Friday 19 April 2019

Good Friday 4: His hands

In John chapter 19, we read these words in verse 18: ‘There they crucified him, and with him two others — one on each side and Jesus in the middle.’
     We’re witnessing a multiple execution, which was quite common at the rime. It got rid of more criminals was therefore more efficiently. In fact, we know of one execution in which the Romans crucified a man every hundred yards along the thirty-mile road between Jericho to Jerusalem. This avenue of death became known as ‘The way of the cross’ — a phrase that appears in the New Testament, maybe with this double meaning.
     Crucifixion was so common a method of execution that John the Evangelist felt no need to explain what it involved. His listeners would have known all too well. Everyone had a friend who (rightly or wrongly) has been murdered that way by the Romans. Maybe their family members had been crucified? It explains why the Romans are hated so much—imagine seeing your innocent relatives dying in so barbaric a fashion.
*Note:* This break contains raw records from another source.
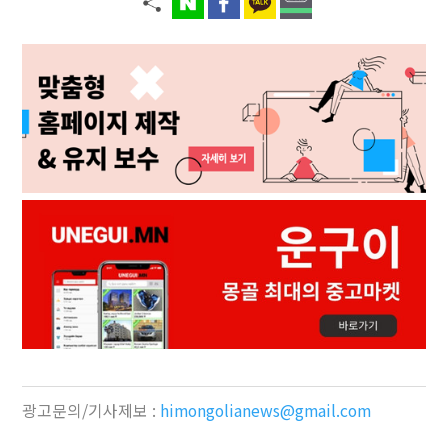
광고문의/기사제보 :
himongolianews@gmail.com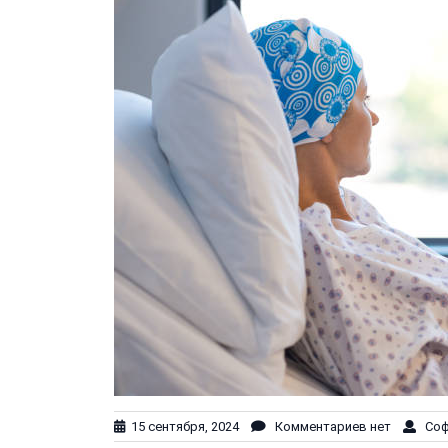
15 сентября, 2024
Комментариев нет
Софи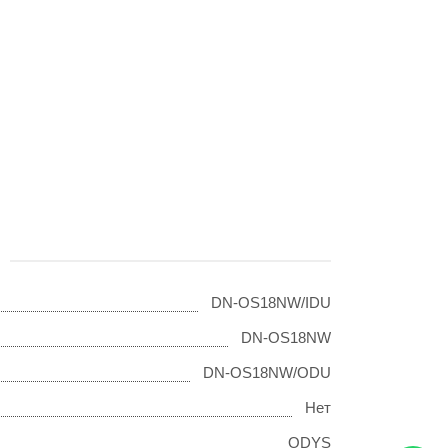
DN-OS18NW/IDU
DN-OS18NW
DN-OS18NW/ODU
Нет
ODYS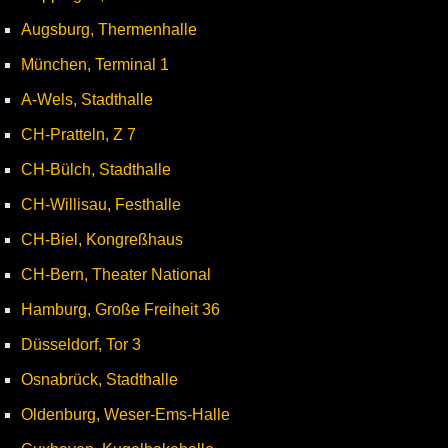
Augsburg, Thermenhalle
München, Terminal 1
A-Wels, Stadthalle
CH-Pratteln, Z 7
CH-Bülch, Stadthalle
CH-Willisau, Festhalle
CH-Biel, Kongreßhaus
CH-Bern, Theater National
Hamburg, Große Freiheit 36
Düsseldorf, Tor 3
Osnabrück, Stadthalle
Oldenburg, Weser-Ems-Halle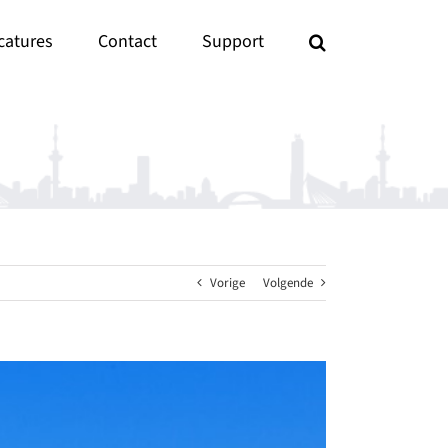
catures
Contact
Support
Vorige
Volgende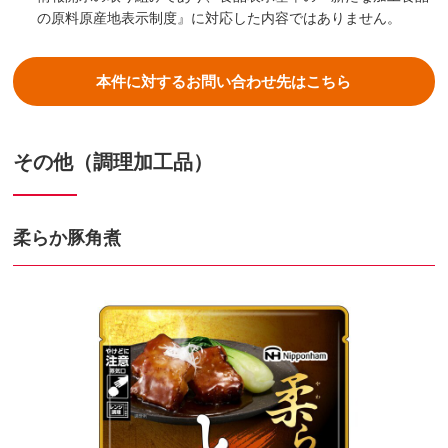
の原料原産地表示制度』に対応した内容ではありません。
本件に対する
お問い合わせ先はこちら
その他（調理加工品）
柔らか豚角煮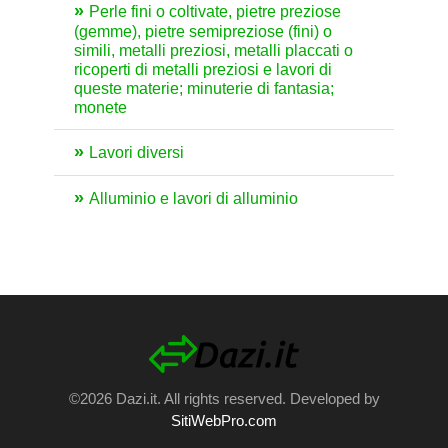
Perle fini o coltivate, pietre preziose
(gemme), pietre semipreziose (fini) o
simili, metalli preziosi, metalli placcati o
ricoperti di metalli preziosi e lavori di
queste materie; minuterie di fantasia;
monete
Lavori diversi
Alluminio e lavori di alluminio
©2026 Dazi.it. All rights reserved. Developed by
SitiWebPro.com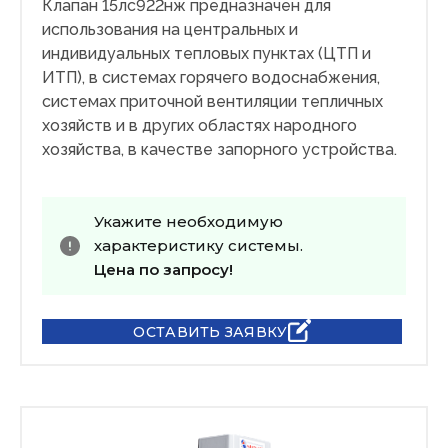
Клапан 15лс922нж предназначен для
использования на центральных и
индивидуальных тепловых пунктах (ЦТП и
ИТП), в системах горячего водоснабжения,
системах приточной вентиляции тепличных
хозяйств и в других областях народного
хозяйства, в качестве запорного устройства.
Укажите необходимую
характеристику системы.
Цена по запросу!
ОСТАВИТЬ ЗАЯВКУ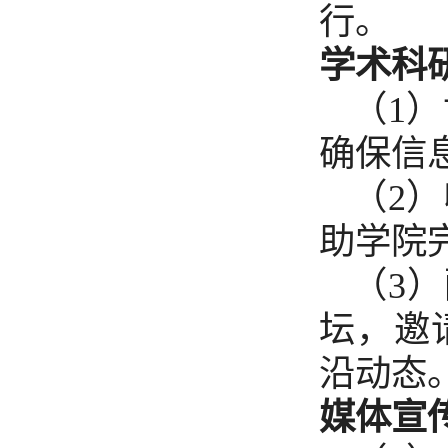
行。
学术科研
（1
确保信
（2
助学院
（3
坛，邀
沿动态
媒体宣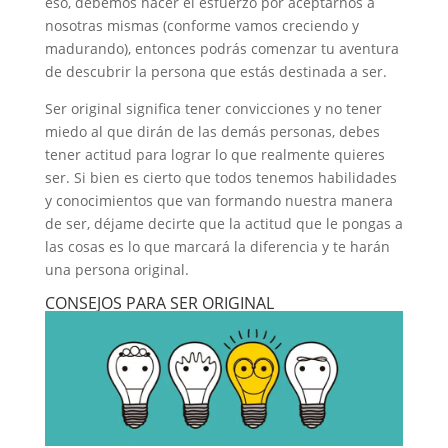
eso, debemos hacer el esfuerzo por aceptarnos a
nosotras mismas (conforme vamos creciendo y
madurando), entonces podrás comenzar tu aventura
de descubrir la persona que estás destinada a ser.
Ser original significa tener convicciones y no tener
miedo al que dirán de las demás personas, debes
tener actitud para lograr lo que realmente quieres
ser. Si bien es cierto que todos tenemos habilidades
y conocimientos que van formando nuestra manera
de ser, déjame decirte que la actitud que le pongas a
las cosas es lo que marcará la diferencia y te harán
una persona original.
CONSEJOS PARA SER ORIGINAL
     The Romans crucified a man this way: he usually had a massive, heavy horizontal beam strapped across his shoulders and behind his head. It was tied in place with thick rope around his biceps, so his hands were technically free. Often, the condemned man was led through the streets like a dog on a lead, led to the place of his execution. At the site of his death, the man was laid on his back and his hands nailed to the beam. Everyone within a hundred yards would have heard his scream of pain, his excruciation.
     Once nailed to the crossbeam, the soldiers hoisted their victim into the air with the crossbeam across his shoulders, then lowered into a deep groove or notch cut into the upper face of a tall, dead tree. The cross was therefore more like a ‘T’ than a cross. Incidentally, it also explains why St Paul talks about Jesus dying ‘on the tree’.
     Although I said the Romans nailed the victim’s hands to the cross beam, in fact the nails were generally driven through his wrists. First because you can’t break free, but could if the nail was located on the palm side of a person’s wrist; but also because it hurts more this way. The crucifying nail destroys the nerves of the hands and arm. It’s no coincidence that the word ‘excruciating’ come from the Latin, ‘of the cross’ — ex cruxio … Never again will this man use his hands — the nails of crucifixion don’t just immobilise the hands, they destroy their scope for future usefulness.
     Today as we watch Jesus being tortured to death, we are invited to have compassion — to share his passion. We see his carpenter’s hands nailed to wood. We see how the hands he used to effect healing are now ripped and bleed. We see how the hands that (as the modern hymn says) ‘flung stars into space’ are pinned and cannot even move a fly from his sweat-encrusted brow.
     And we think about our hands. We use our hands to create and to break. Some of us use our hands as we speak to communicate, but do we also communicate rejection and malice as well as good. A modern comedian introduced into our language the phrase, ‘Speak to the hand!’ What are the words we write with the same hands with which we eat? Do we feed ourselves food and use our hands to type bad things.
     One final thought then: if our hands were immobilised to a cross, fixed, crippled and unable to move — unable to do either good or bad, would it make the world a better or a worse place?